On October 8, Pacaso, under the guise of “28 Smuggler Grove LLC”, closed the local property for $ 9.1 million. An eighth owner of the property-specific LLC member interests that owns the three-bedroom, four-bathroom home in a quiet Midland Avenue cul-de-sac is now listed for sale on the Pacaso website. Interest is currently on the market for $ 1.34 million each, which gets you up to 44 nights per year at this newly renovated and tasteful 3,166 square foot single-family residence. Buy as much interest as you want up to half the property, sign the Owner’s Operating Agreement for the LLC, and you and your co-owners will then collectively own 100% of the house. The only problem? You can only stay there for a maximum of 14 days at a time.



Pacaso’s new model is gaining ground across the country. In addition to homes in Aspen, the website features interests available in LLCs that own luxury homes in Palm Springs, Scottsdale, Jackson Hole, Telluride, Lake Tahoe, Miami, Park City, Napa, Malibu, West Palm, Naples , Carmel, Santa Barbara and Vail, among others. In addition to paying Aspen’s 1.5% RETT on the initial purchase, Pacaso takes good care of local realtors by paying a 3% referral commission on sales and stock options. restricted as a “referral equity premium”. Interests in owner LLCs are marketed on the local MLS.

City Council has long wanted to target second home owners for special taxation as they do not reside full time at their properties in Aspen. An “occupancy tax” is regularly suggested to raise additional funds for pet projects, such as more subsidized housing; the idea is to punish people who dare to pay their property taxes and bills while leaving their private homes empty until they want to use it. But the Pacaso side owners are a new breed. They own vacation real estate that they don’t occupy full time, but the Pacaso homes don’t sit empty. In fact, Pacaso homes will likely be occupied 100% of the time. And although co-owners cannot rent out their interests in the open market, they can “gift” them to friends and family. What could go wrong?

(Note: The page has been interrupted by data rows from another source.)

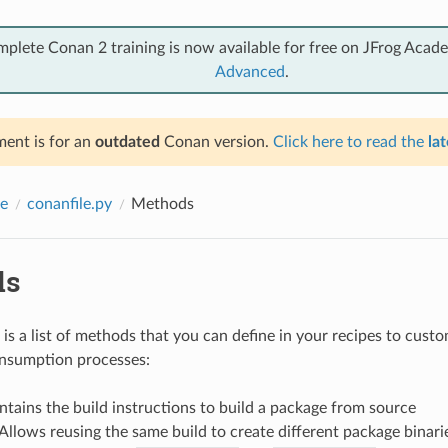
mplete Conan 2 training is now available for free on JFrog Acad
Advanced
.
ent is for an
outdated
Conan version.
Click here to read the
lat
e
conanfile.py
Methods
ds
is a list of methods that you can define in your recipes to cust
onsumption processes:
ntains the build instructions to build a package from source
 Allows reusing the same build to create different package binari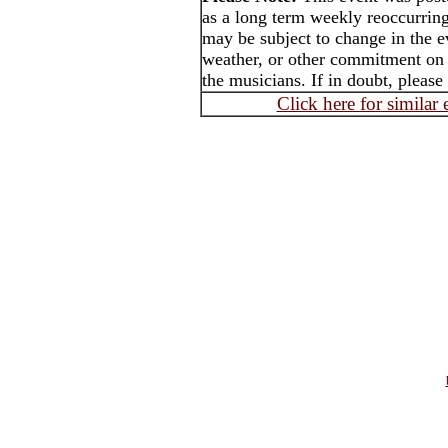
as a long term weekly reoccurrin
may be subject to change in the e
weather, or other commitment on t
the musicians. If in doubt, please
Click here for similar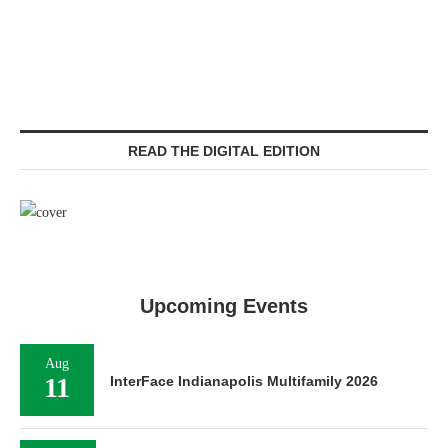
READ THE DIGITAL EDITION
Upcoming Events
Aug
11
InterFace Indianapolis Multifamily 2026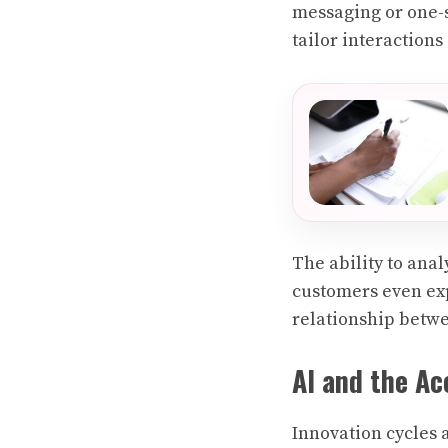
messaging or one-si
tailor interactions 
The ability to ana
customers even exp
relationship betw
AI and the Ac
Innovation cycles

Aspen’s nemesis, the law of unintended consequences, rubs his hands in joy. So the council doesn’t like empty vacation homes? Now imagine vacation homes full, all the time. The Pacaso owner’s code of conduct says “no big parties,” “quiet hours 9 am-7am,” no more than two dogs under 80 pounds each, and recommends avoiding street parking. But since these are not Airbnb-type rentals, there is no collection of the accommodation tax, no commercial license and therefore no official agent in the event of a problem. They are not commercial enterprises, so there is no housing mitigation.

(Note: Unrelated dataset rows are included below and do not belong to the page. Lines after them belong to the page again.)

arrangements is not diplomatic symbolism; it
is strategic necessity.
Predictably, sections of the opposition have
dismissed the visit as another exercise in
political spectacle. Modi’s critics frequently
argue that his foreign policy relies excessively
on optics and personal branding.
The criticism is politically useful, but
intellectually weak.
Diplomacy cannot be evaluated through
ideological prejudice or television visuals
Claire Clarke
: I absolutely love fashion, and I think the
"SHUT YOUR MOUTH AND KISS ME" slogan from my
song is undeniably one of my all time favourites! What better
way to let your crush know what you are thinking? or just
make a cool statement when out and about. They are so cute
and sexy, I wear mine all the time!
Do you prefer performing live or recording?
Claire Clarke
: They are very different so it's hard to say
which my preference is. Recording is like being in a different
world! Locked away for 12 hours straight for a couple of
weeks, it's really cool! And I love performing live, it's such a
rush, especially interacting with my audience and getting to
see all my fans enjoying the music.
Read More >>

The interest sold is not deed of ownership, it is interest in an LLC that owns the deed, so these sales are not subject to RETT, or are they? It’s unclear. In addition, what will be the impacts on our community services and infrastructure? And given the unprecedented labor shortage in the service industry and horrific commuter traffic on Highway 82, which will just serve the revolving doors of these multi-user mini-stations ?

Many jurisdictions are already fighting the Pacaso model in their communities; however, there are difficulties in doing so. Pacaso does not sell easily regulated fractions or timeshares, or joint tenancies, but rather interests in LLCs that represent beneficial ownership of real estate. It’s unclear what, if anything, Aspen can or should do. And since many local real estate buyers already shop using an LLC, often for privacy reasons, it’s impossible to identify a “Pacaso home” until it’s too late.

Pacaso dramatically lowers Aspen’s property barrier to entry, but comes with its share of serious concerns and unintended consequences. Contact [email protected]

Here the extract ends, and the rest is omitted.